Rec rec rec. O velho girava os pinos de plástico com os dedos enrugados, e os pintinhos efervesciam no chão. De pulinho em pulinho os brinquedos de corda, tão vagabundos, disparavam aleatórios até que cessassem o movimento, dispersos. Raramente paravam em pé; não poderiam ser fabricados em lugar do mundo que não a China. Taiwan, talvez. O trabalho era ingrato tanto para os chineses – eu pensava – quanto para o velho vendedor na porta da galeria Condor, no Largo do Machado. Já em idade avançada, era daqueles velhos que a gente olha e lamenta a labuta. E que labuta! O homem, curvado, abaixava de minuto em minuto para dar corda novamente nos plumadinhos amarelos, tão desajeitados, feiosos. Alguém compraria pintinhos de dar corda? Rec rec rec, o velho dava corda abaixado, apoiava as mãos no joelho e voltava a oferecer a quem passava, como num martírio de pagador de promessas. No braço uma sacola – decerto um galinheiro inteiro. No outro, cartela de remédios e receita do SUS. Através das lentes profundas dos óculos o homem parecia ter a idade muito mais avançada do que aparentava distante. A pele murcha muito branca trazia à tona o verde das veias no rosto, e os pontos brancos de barba mal feita, branco-neve, eram mais espessos que os poucos fios restantes na lateral da cabeça. Poucos dentes também sobravam na boca do velho. As pessoas passavam para lá e para cá como se o velho fosse tão invisível quanto os pintinhos são para o mundo.

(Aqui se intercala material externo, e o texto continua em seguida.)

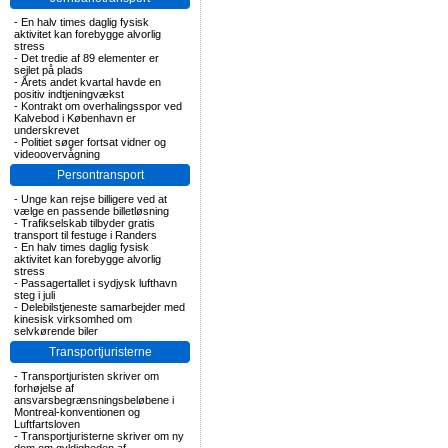
-
En halv times daglig fysisk
aktivitet kan forebygge alvorlig
stress
-
Det tredie af 89 elementer er
sejlet på plads
-
Årets andet kvartal havde en
positiv indtjeningvækst
-
Kontrakt om overhalingsspor ved
Kalvebod i København er
underskrevet
-
Politiet søger fortsat vidner og
videoovervågning
Persontransport
-
Unge kan rejse billigere ved at
vælge en passende billetløsning
-
Trafikselskab tilbyder gratis
transport til festuge i Randers
-
En halv times daglig fysisk
aktivitet kan forebygge alvorlig
stress
-
Passagertallet i sydjysk lufthavn
steg i juli
-
Delebilstjeneste samarbejder med
kinesisk virksomhed om
selvkørende biler
Transportjuristerne
-
Transportjuristen skriver om
forhøjelse af
ansvarsbegrænsningsbeløbene i
Montreal-konventionen og
Luftfartsloven
-
Transportjuristerne skriver om ny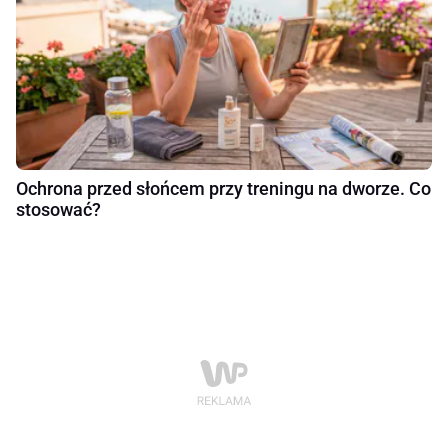
Ochrona przed słońcem przy treningu na dworze. Co
stosować?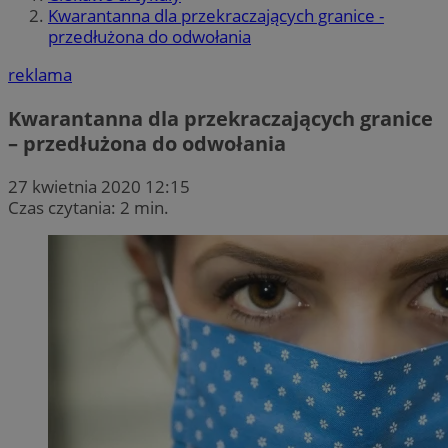
Kwarantanna dla przekraczających granice -
przedłużona do odwołania
reklama
Kwarantanna dla przekraczających granice
– przedłużona do odwołania
27 kwietnia 2020 12:15
Czas czytania: 2 min.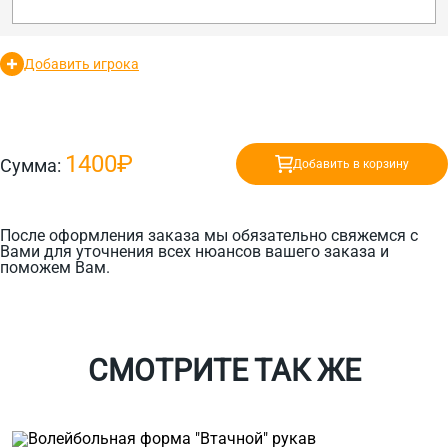
Добавить игрока
1400₽
Сумма:
Добавить в корзину
После оформления заказа мы обязательно свяжемся с
Вами для уточнения всех нюансов вашего заказа и
поможем Вам.
СМОТРИТЕ ТАК ЖЕ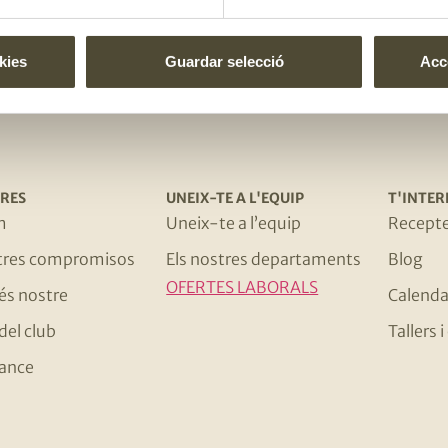
El gust és nostr
kies
Guardar selecció
Acce
RES
UNEIX-TE A L'EQUIP
T'INTER
m
Uneix-te a l’equip
Recept
stres compromisos
Els nostres departaments
Blog
OFERTES LABORALS
 és nostre
Calenda
del club
Tallers
ance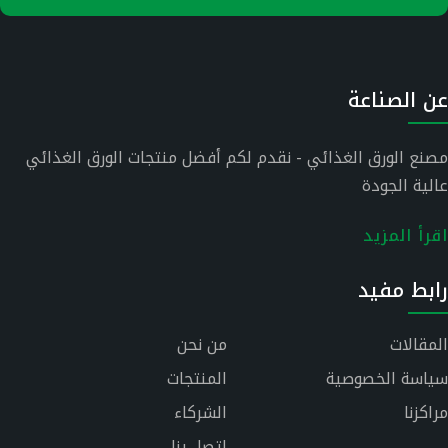
عن الصناعة
مصنع الورق الغذائي - نقدم لكم أفضل منتجات الورق الغذائي
عالية الجودة
اقرأ المزيد
رابط مفيد
المقالات
من نحن
سياسة الخصوصية
المنتجات
مراكزنا
الشركاء
اتصل بنا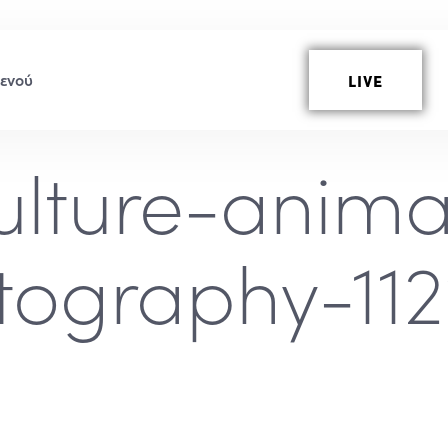
LIVE
ulture-anim
tography-112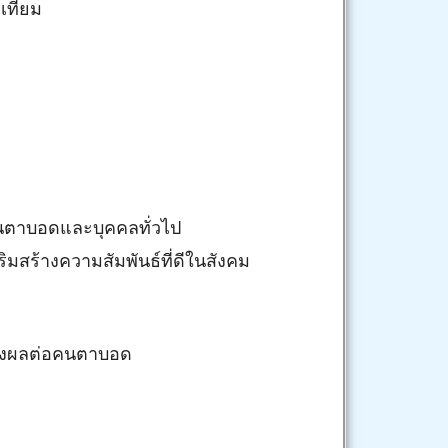
เทียม
งคนตาบอดและบุคคลทั่วไป
มสร้างความสัมพันธ์ที่ดีในสังคม
ส่งผลต่อคนตาบอด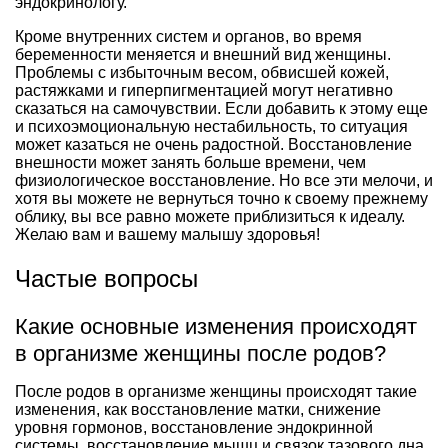
эндокринологу.
Кроме внутренних систем и органов, во время
беременности меняется и внешний вид женщины.
Проблемы с избыточным весом, обвисшей кожей,
растяжками и гиперпигментацией могут негативно
сказаться на самочувствии. Если добавить к этому еще
и психоэмоциональную нестабильность, то ситуация
может казаться не очень радостной. Восстановление
внешности может занять больше времени, чем
физиологическое восстановление. Но все эти мелочи, и
хотя вы можете не вернуться точно к своему прежнему
облику, вы все равно можете приблизиться к идеалу.
Желаю вам и вашему малышу здоровья!
Частые вопросы
Какие основные изменения происходят
в организме женщины после родов?
После родов в организме женщины происходят такие
изменения, как восстановление матки, снижение
уровня гормонов, восстановление эндокринной
системы, восстановление мышц и связок тазового дна.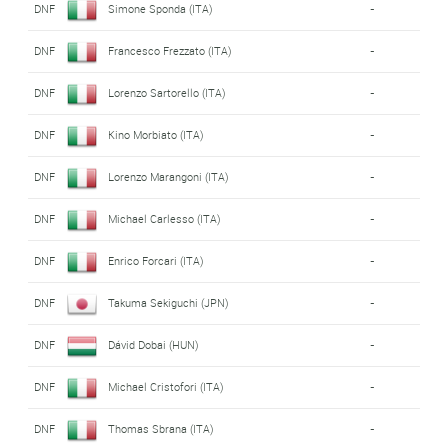
DNF
Simone Sponda (ITA)
-
DNF
Francesco Frezzato (ITA)
-
DNF
Lorenzo Sartorello (ITA)
-
DNF
Kino Morbiato (ITA)
-
DNF
Lorenzo Marangoni (ITA)
-
DNF
Michael Carlesso (ITA)
-
DNF
Enrico Forcari (ITA)
-
DNF
Takuma Sekiguchi (JPN)
-
DNF
Dávid Dobai (HUN)
-
DNF
Michael Cristofori (ITA)
-
DNF
Thomas Sbrana (ITA)
-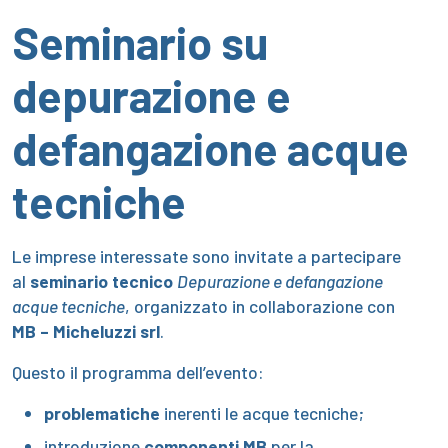
Seminario su
depurazione e
defangazione acque
tecniche
Le imprese interessate sono invitate a partecipare
al
seminario tecnico
Depurazione e defangazione
acque tecniche
, organizzato in collaborazione con
MB – Micheluzzi srl
.
Questo il programma dell’evento:
problematiche
inerenti le acque tecniche;
introduzione
componenti MB
per la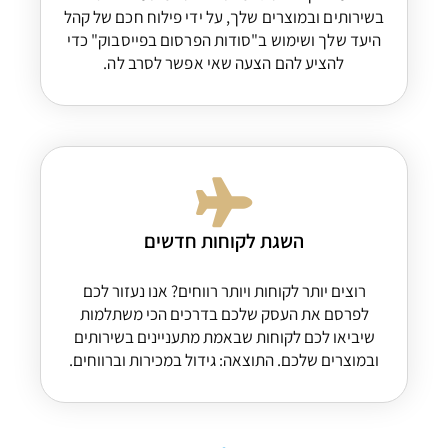
בשירותים ובמוצרים שלך, על ידי פילוח חכם של קהל
היעד שלך ושימוש ב"סודות הפרסום בפייסבוק" כדי
להציע להם הצעה שאי אפשר לסרב לה.
השגת לקוחות חדשים
רוצים יותר לקוחות ויותר רווחים? אנו נעזור לכם
לפרסם את העסק שלכם בדרכים הכי משתלמות
שיביאו לכם לקוחות שבאמת מתעניינים בשירותים
ובמוצרים שלכם. התוצאה: גידול במכירות וברווחים.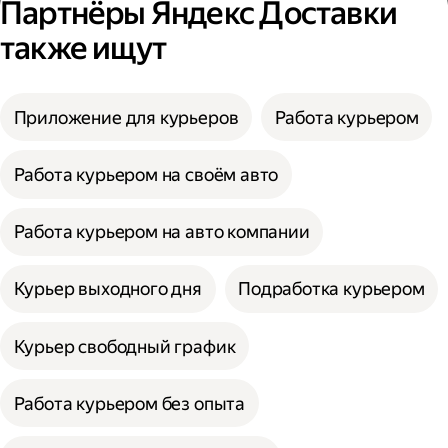
Партнёры Яндекс Доставки
также ищут
Приложение для курьеров
Работа курьером
Работа курьером на своём авто
Работа курьером на авто компании
Курьер выходного дня
Подработка курьером
Курьер свободный график
Работа курьером без опыта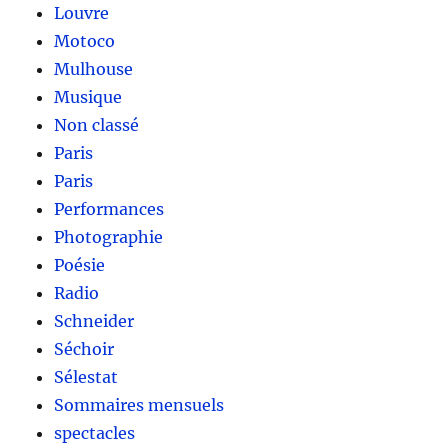
Louvre
Motoco
Mulhouse
Musique
Non classé
Paris
Paris
Performances
Photographie
Poésie
Radio
Schneider
Séchoir
Sélestat
Sommaires mensuels
spectacles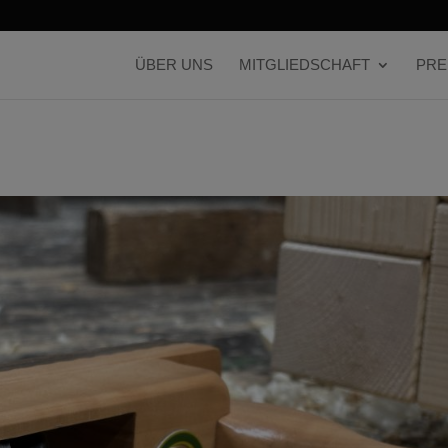
ÜBER UNS
MITGLIEDSCHAFT
PRE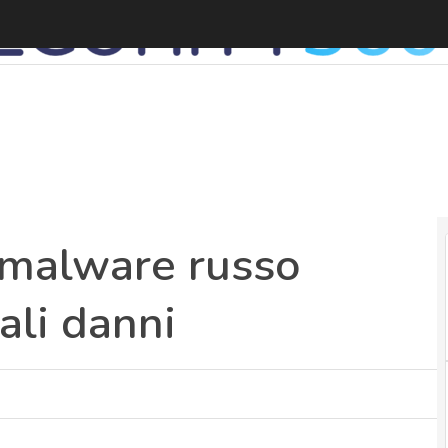
 malware russo
ali danni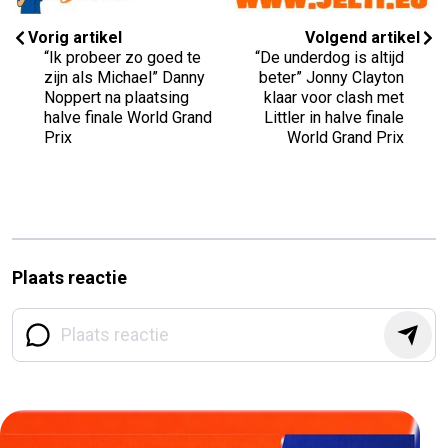
Vorig artikel
Volgend artikel
“Ik probeer zo goed te
“De underdog is altijd
zijn als Michael” Danny
beter” Jonny Clayton
Noppert na plaatsing
klaar voor clash met
halve finale World Grand
Littler in halve finale
Prix
World Grand Prix
Plaats reactie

A mulher de cabelos loiros passou apressada.
O mendigo mordeu um pedaço de pão.
O jovem espirrou.
O homem falava ao celular.
A criança precisou de colo.
A velha comia kibe.
O trocador de ônibus correu.
Os adolescentes não pegaram o panfleto.
Amarrado ao poste, o cão implorava pela dona na porta da farmácia.
Rec rec rec, os pintinhos pulavam até cair.